Diotima thought carefully. “If this is a trick I’ll ask my Goddess to put a curse upon your hunt. Very well, why are you asking me about Tanagra?”
“Ephialtes was shot by a man from Tanagra.”
Diotima leaned forward, her brown eyes wide. “Tell me how you know this.”
In more detail than I had for Pericles, I repeated the story of the Scythian who wasn’t a Scythian and the bow in the barracks. “So I went straight to the bowyer, a man you won’t have heard of called Brasidas.”
“I certainly have. He made my bow.”
That stopped me in total amazement.
“Say that again?”
“He made my bow.” She paused. “Your mouth is hanging open like some dead fish. I realize there’s a close match in personality, but you really shouldn’t advertise it.”
“Show me your bow,” I ordered.
“Not until you tell me why.”
“I’ll tell you that after I’ve seen your bow.”
“Wait,” she said in a frosty tone. Diotima rummaged through a small storeroom next to the room we were in. She started pulling out things and leaving them in the corridor. Pretty soon there was enough junk piled up to fill a small house. I looked at the pile in some interest. There were several balls, a couple of old writing slates, children’s wooden toys, well used, a doll, a box of material of some sort, rolls of wool, countless scrolls.
“It seems to be missing.” She picked up two more boxes and suddenly stopped. “Oh, of course!” She dropped the boxes, which scattered more scrolls, and went to a cupboard where she removed two dresses to reveal a bow.

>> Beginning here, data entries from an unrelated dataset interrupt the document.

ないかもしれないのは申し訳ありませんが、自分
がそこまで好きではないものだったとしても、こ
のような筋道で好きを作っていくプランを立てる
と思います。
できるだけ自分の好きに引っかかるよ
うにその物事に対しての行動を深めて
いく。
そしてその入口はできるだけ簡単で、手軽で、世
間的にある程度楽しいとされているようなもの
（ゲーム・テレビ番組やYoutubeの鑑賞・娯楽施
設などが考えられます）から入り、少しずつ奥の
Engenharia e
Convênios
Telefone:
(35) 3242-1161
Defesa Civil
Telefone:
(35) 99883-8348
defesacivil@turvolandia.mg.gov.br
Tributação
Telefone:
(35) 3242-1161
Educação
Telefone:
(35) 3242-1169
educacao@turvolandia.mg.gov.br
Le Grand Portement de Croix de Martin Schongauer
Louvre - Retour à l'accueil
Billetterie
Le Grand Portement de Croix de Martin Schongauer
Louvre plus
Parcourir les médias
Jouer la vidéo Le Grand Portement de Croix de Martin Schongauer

I inspected it closely, to give the impression I knew what I was doing. It certainly resembled the other bows I knew Brasidas had made.

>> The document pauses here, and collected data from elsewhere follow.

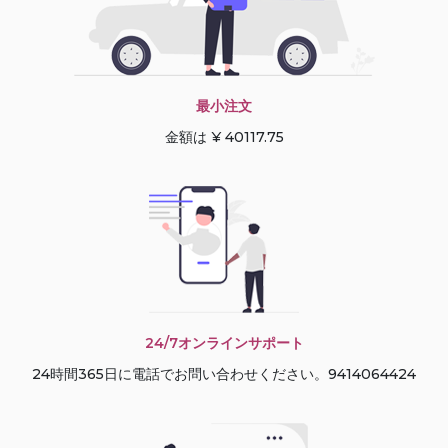
最小注文
金額は ¥ 40117.75
24/7オンラインサポート
24時間365日に電話でお問い合わせください。9414064424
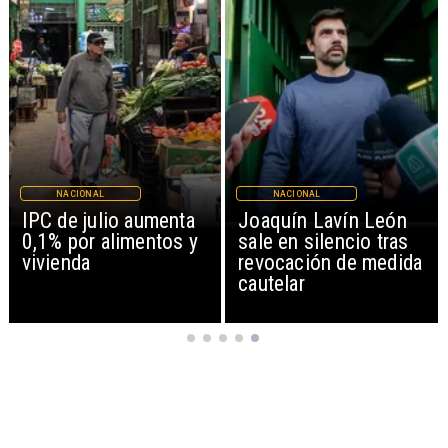
NACIONAL
NACIONAL
IPC de julio aumenta
Joaquín Lavín León
0,1% por alimentos y
sale en silencio tras
vivienda
revocación de medida
cautelar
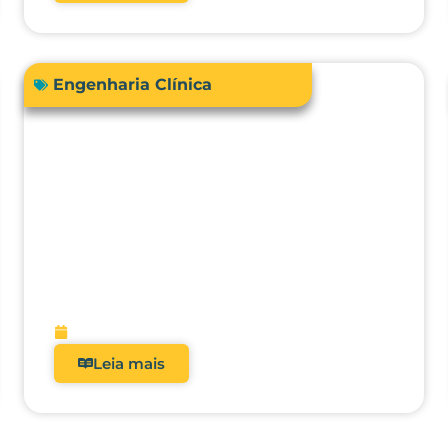
Engenharia Clínica
Comprar ou terceirizar? Qual é o
ROI real dos analisadores de
equipamentos médicos?
fevereiro 9, 2026
Leia mais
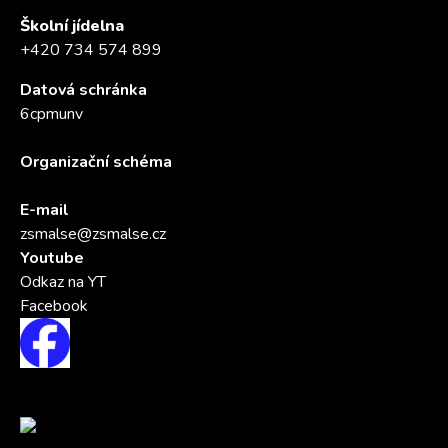
Školní jídelna
+420 734 574 899
Datová schránka
6cpmunv
Organizační schéma
E-mail
zsmalse@zsmalse.cz
Youtube
Odkaz na YT
Facebook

I repeated the bowyer’s description, trying to sound as professional as possible. “Hunting weapon. Accurate over long distance but slow rate of fire. It should be hard to pull, how do you manage it?”
“Brasidas altered the material slightly so it isn’t so stiff. See here? The bow is thinner at the curve and the reinforcing is wider. But the length is the same as a man’s bow. I lose some power but it’s still accurate. I see you know something about weapons.”
“What’s a nice girl like you doing with a weapon like this?”
“I’m a priestess of Artemis, remember? What is the favorite weapon of the Goddess?”
The bow, of course. Artemis is always drawn hunting with a bow. “Can you use this thing?”
“Oh, I’m fairly good, but I’m out of practice,” she said, in the sort of tone which in a man would mean, “I can put out your eyeball at a hundred paces; you pick the eye.”
“Can all the priestesses do this? Why haven’t I heard of mobs of deadly women?”
She looked embarrassed. “The priestesses are all supposed to be the daughters of citizens. Ephialtes was my father, of course, but not of his wife, so I was excluded. I wanted to be a priestess more than anything else in the world. I begged him to help me. Father wouldn’t allow it at first, but in the end he relented. I think he was hoping I’d get it out of my system. He used his influence to have me appointed a trainee. The older women who run the temple were not entirely pleased because of who my mother is. They resented Ephialtes forcing me upon them. So I thought if I could do the things Artemis did then the older women would look on me more kindly. There’s a ceremony we hold once a year, when one of the women shoots an arrow at a deer. I was the chosen one last year.